Could every line below be transcribed exactly, with the pictures dropped?

___

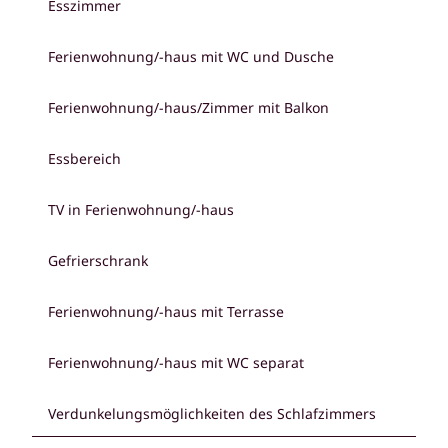
Esszimmer
Ferienwohnung/-haus mit WC und Dusche
Ferienwohnung/-haus/Zimmer mit Balkon
Essbereich
TV in Ferienwohnung/-haus
Gefrierschrank
Ferienwohnung/-haus mit Terrasse
Ferienwohnung/-haus mit WC separat
Verdunkelungsmöglichkeiten des Schlafzimmers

___

Result of this task:
Esszimmer
Ferienwohnung/-haus mit WC und Dusche
Ferienwohnung/-haus/Zimmer mit Balkon
Essbereich
TV in Ferienwohnung/-haus
Gefrierschrank
Ferienwohnung/-haus mit Terrasse
Ferienwohnung/-haus mit WC separat
Verdunkelungsmöglichkeiten des Schlafzimmers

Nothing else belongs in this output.